WHAT THE TASK ASKS: Output only how many lines below contain "descolar".

--

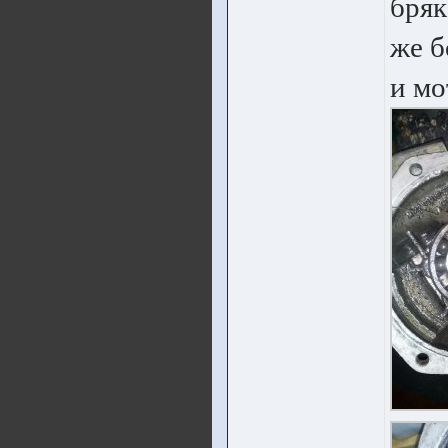
бряк
же б
и мо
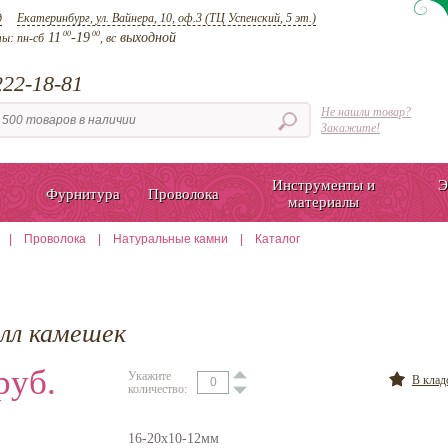
д
Екатеринбург, ул. Вайнера, 10, оф.3 (ТЦ Успенский, 5 эт.)
00
00
11
-19
выходной
ты:
пн-сб
, вс
22-18-81
Не нашли товар?
Закажите!
Инструменты и
Э
Фурнитура
Проволока
материалы
|
Проволока
|
Натуральные камни
|
Каталог
алл камешек
руб.
Укажите
В кла
количество:
16-20х10-12мм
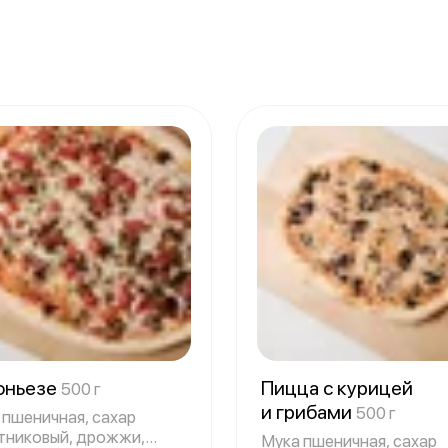
оньезе
Пицца с курицей
500 г
и грибами
500 г
 пшеничная, сахар
тниковый, дрожжи,
Мука пшеничная, сахар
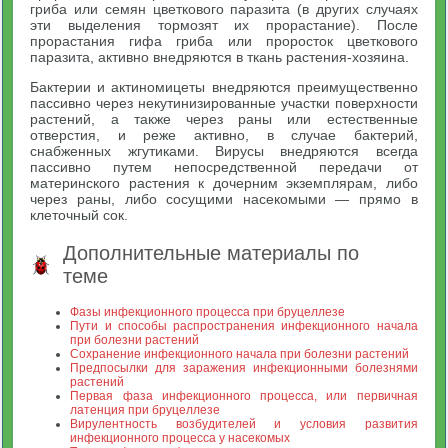
гриба или семян цветкового паразита (в других случаях
эти выделения тормозят их прорастание). После
прорастания гифа гриба или проросток цветкового
паразита, активно внедряются в ткань растения-хозяина.
Бактерии и актиномицеты внедряются преимущественно
пассивно через некутинизированные участки поверхности
растений, а также через раны или естественные
отверстия, и реже активно, в случае бактерий,
снабженных жгутиками. Вирусы внедряются всегда
пассивно путем непосредственной передачи от
материнского растения к дочерним экземплярам, либо
через раны, либо сосущими насекомыми — прямо в
клеточный сок.
Дополнительные материалы по
теме
Фазы инфекционного процесса при бруцеллезе
Пути и способы распространения инфекционного начала
при болезни растений
Сохранение инфекционного начала при болезни растений
Предпосылки для заражения инфекционными болезнями
растений
Первая фаза инфекционного процесса, или первичная
латенция при бруцеллезе
Вирулентность возбудителей и условия развития
инфекционного процесса у насекомых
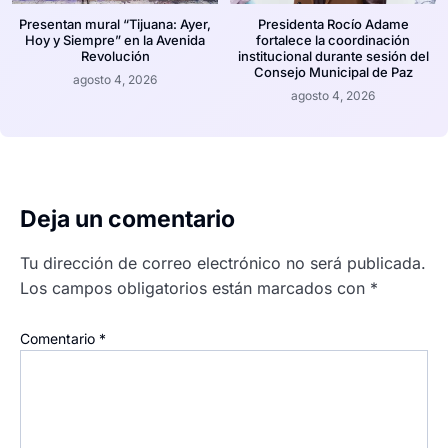
Presentan mural “Tijuana: Ayer,
Presidenta Rocío Adame
Hoy y Siempre” en la Avenida
fortalece la coordinación
Revolución
institucional durante sesión del
Consejo Municipal de Paz
agosto 4, 2026
agosto 4, 2026
Deja un comentario
Tu dirección de correo electrónico no será publicada.
Los campos obligatorios están marcados con
*
Comentario
*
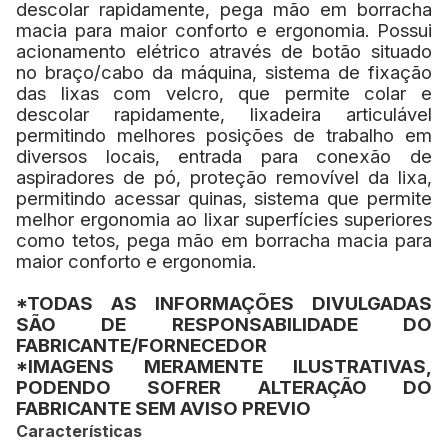
descolar rapidamente, pega mão em borracha
macia para maior conforto e ergonomia. Possui
acionamento elétrico através de botão situado
no braço/cabo da máquina, sistema de fixação
das lixas com velcro, que permite colar e
descolar rapidamente, lixadeira articulável
permitindo melhores posições de trabalho em
diversos locais, entrada para conexão de
aspiradores de pó, proteção removível da lixa,
permitindo acessar quinas, sistema que permite
melhor ergonomia ao lixar superfícies superiores
como tetos, pega mão em borracha macia para
maior conforto e ergonomia.
*TODAS AS INFORMAÇÕES DIVULGADAS
SÃO DE RESPONSABILIDADE DO
FABRICANTE/FORNECEDOR
*IMAGENS MERAMENTE ILUSTRATIVAS,
PODENDO SOFRER ALTERAÇÃO DO
FABRICANTE SEM AVISO PREVIO
Características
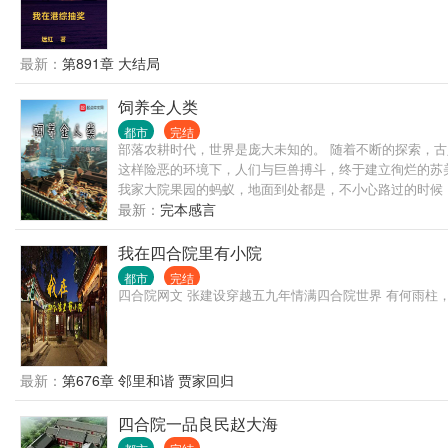
最新：
第891章 大结局
饲养全人类
都市
完结
部落农耕时代，世界是庞大未知的。 随着不断的探索，
这样险恶的环境下，人们与巨兽搏斗，终于建立徇烂的苏美
我家大院果园的蚂蚁，地面到处都是，不小心路过的时候，把
最新：
完本感言
我在四合院里有小院
都市
完结
四合院网文 张建设穿越五九年情满四合院世界 有何雨柱，
最新：
第676章 邻里和谐 贾家回归
四合院一品良民赵大海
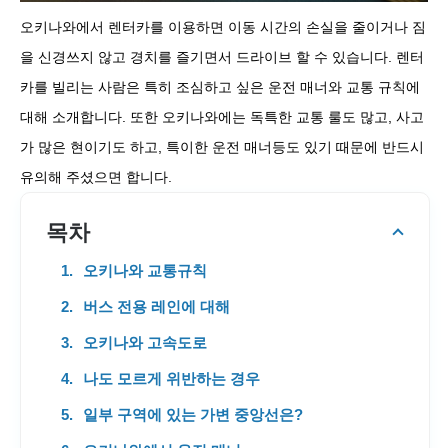
오키나와에서 렌터카를 이용하면 이동 시간의 손실을 줄이거나 짐
을 신경쓰지 않고 경치를 즐기면서 드라이브 할 수 있습니다. 렌터
카를 빌리는 사람은 특히 조심하고 싶은 운전 매너와 교통 규칙에
대해 소개합니다. 또한 오키나와에는 독특한 교통 룰도 많고, 사고
가 많은 현이기도 하고, 특이한 운전 매너등도 있기 때문에 반드시
유의해 주셨으면 합니다.
목차
오키나와 교통규칙
버스 전용 레인에 대해
오키나와 고속도로
나도 모르게 위반하는 경우
일부 구역에 있는 가변 중앙선은?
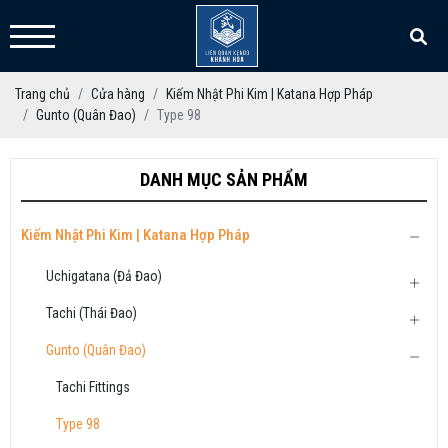
Trang chủ
Cửa hàng
Kiếm Nhật Phi Kim | Katana Hợp Pháp
Gunto (Quân Đao)
Type 98
DANH MỤC SẢN PHẨM
Kiếm Nhật Phi Kim | Katana Hợp Pháp
Uchigatana (Đả Đao)
Tachi (Thái Đao)
Gunto (Quân Đao)
Tachi Fittings
Type 98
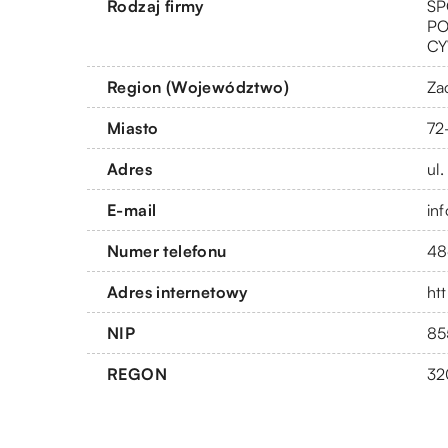
Rodzaj firmy
SP
PO
CY
Region (Województwo)
Za
Miasto
72
Adres
ul
E-mail
in
Numer telefonu
48
Adres internetowy
htt
NIP
85
REGON
32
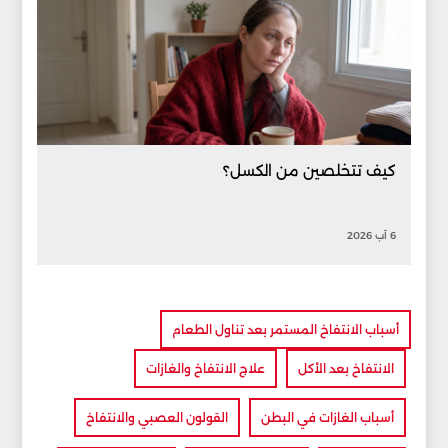
كيف تتخلصين من الكسل؟
6 آب 2026
أسباب الانتفاخ المستمر بعد تناول الطعام
الانتفاخ بعد الأكل
علاج الانتفاخ والغازات
أسباب الغازات في البطن
القولون العصبي والانتفاخ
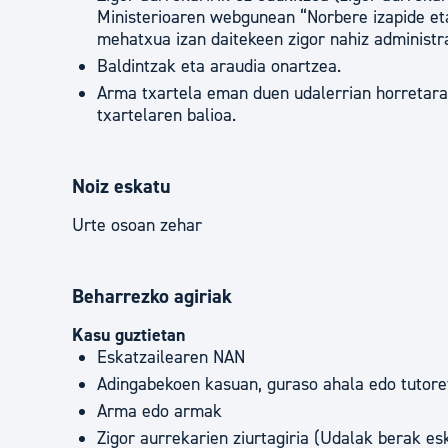
Ministerioaren webgunean “Norbere izapide eta
mehatxua izan daitekeen zigor nahiz administra
Baldintzak eta araudia onartzea.
Arma txartela eman duen udalerrian horretara
txartelaren balioa.
Noiz eskatu
Urte osoan zehar
Beharrezko agiriak
Kasu guztietan
Eskatzailearen NAN
Adingabekoen kasuan, guraso ahala edo tutor
Arma edo armak
Zigor aurrekarien ziurtagiria (Udalak berak es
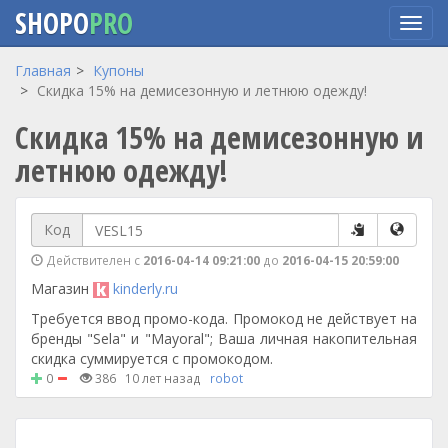
SHOPO
PRO
Перейти
Главная
Купоны
к
Cкидка 15% на демисезонную и летнюю одежду!
основному
Cкидка 15% на демисезонную и
содержанию
летнюю одежду!
Код
Действителен с
2016-04-14 09:21:00
до
2016-04-15 20:59:00
Магазин
kinderly.ru
Требуется ввод промо-кода. Промокод не действует на
бренды "Sela" и "Mayoral"; Ваша личная накопительная
скидка суммируется с промокодом.
0
386
10 лет назад
robot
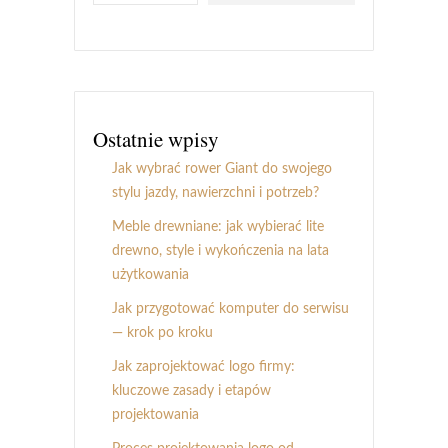
Ostatnie wpisy
Jak wybrać rower Giant do swojego
stylu jazdy, nawierzchni i potrzeb?
Meble drewniane: jak wybierać lite
drewno, style i wykończenia na lata
użytkowania
Jak przygotować komputer do serwisu
— krok po kroku
Jak zaprojektować logo firmy:
kluczowe zasady i etapów
projektowania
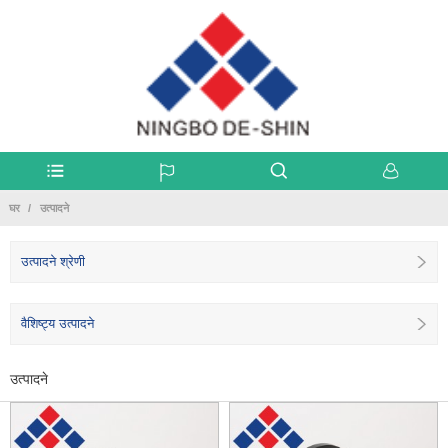
घर
उत्पादने
उत्पादने श्रेणी
वैशिष्ट्य उत्पादने
उत्पादने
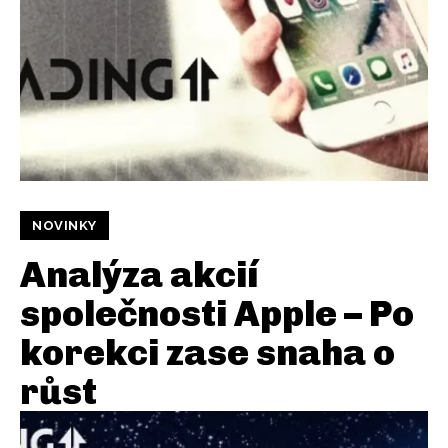
NOVINKY
Analýza akcií
společnosti Apple – Po
korekci zase snaha o
růst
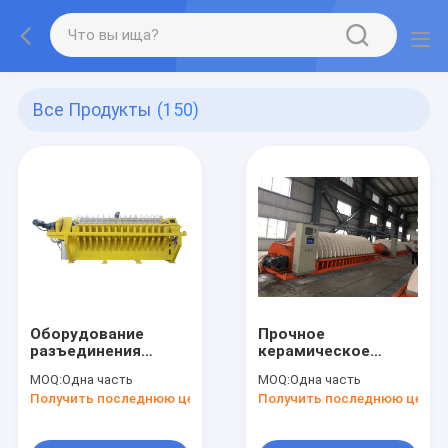
Все Продукты
(150)
Оборудование
Прочное
разъединения
керамическое
высокой
Деватеринг
MOQ:
Одна часть
MOQ:
Одна часть
эффективности
оборудование
Получить последнюю цену
Получить последнюю цену
твердое
глубокий вакуум
жидкостное,
зоны фильтрации
фильтр вакуума
100 М2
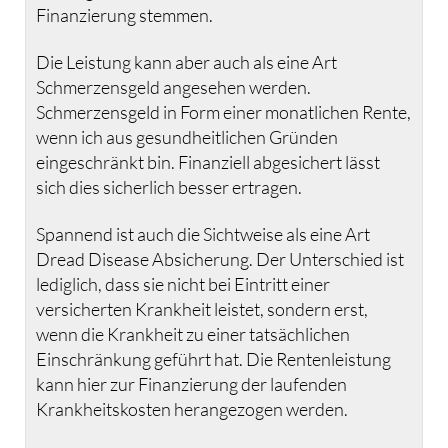
Finanzierung stemmen.
Die Leistung kann aber auch als eine Art
Schmerzensgeld angesehen werden.
Schmerzensgeld in Form einer monatlichen Rente,
wenn ich aus gesundheitlichen Gründen
eingeschränkt bin. Finanziell abgesichert lässt
sich dies sicherlich besser ertragen.
Spannend ist auch die Sichtweise als eine Art
Dread Disease Absicherung. Der Unterschied ist
lediglich, dass sie nicht bei Eintritt einer
versicherten Krankheit leistet, sondern erst,
wenn die Krankheit zu einer tatsächlichen
Einschränkung geführt hat. Die Rentenleistung
kann hier zur Finanzierung der laufenden
Krankheitskosten herangezogen werden.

--

WRITTEN SOLUTION: 2